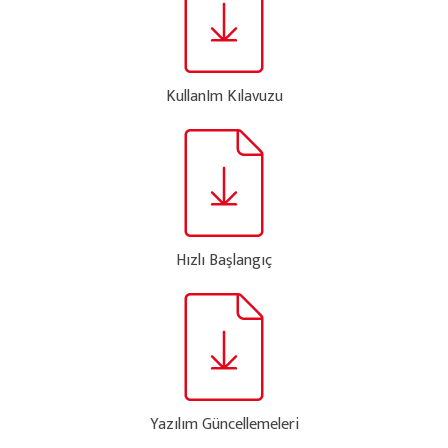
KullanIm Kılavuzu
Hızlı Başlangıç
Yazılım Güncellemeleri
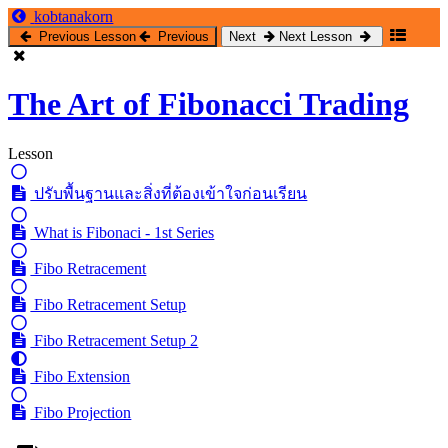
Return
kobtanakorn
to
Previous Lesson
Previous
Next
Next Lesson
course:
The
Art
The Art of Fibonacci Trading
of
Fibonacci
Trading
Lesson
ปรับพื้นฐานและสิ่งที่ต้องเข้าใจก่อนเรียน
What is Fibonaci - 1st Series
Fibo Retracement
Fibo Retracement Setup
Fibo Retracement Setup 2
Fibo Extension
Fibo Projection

*Description of the task*:
Show each line of the records above containing "Retracement".

*Answer to this task*:
Fibo Retracement
Fibo Retracement Setup
Fibo Retracement Setup 2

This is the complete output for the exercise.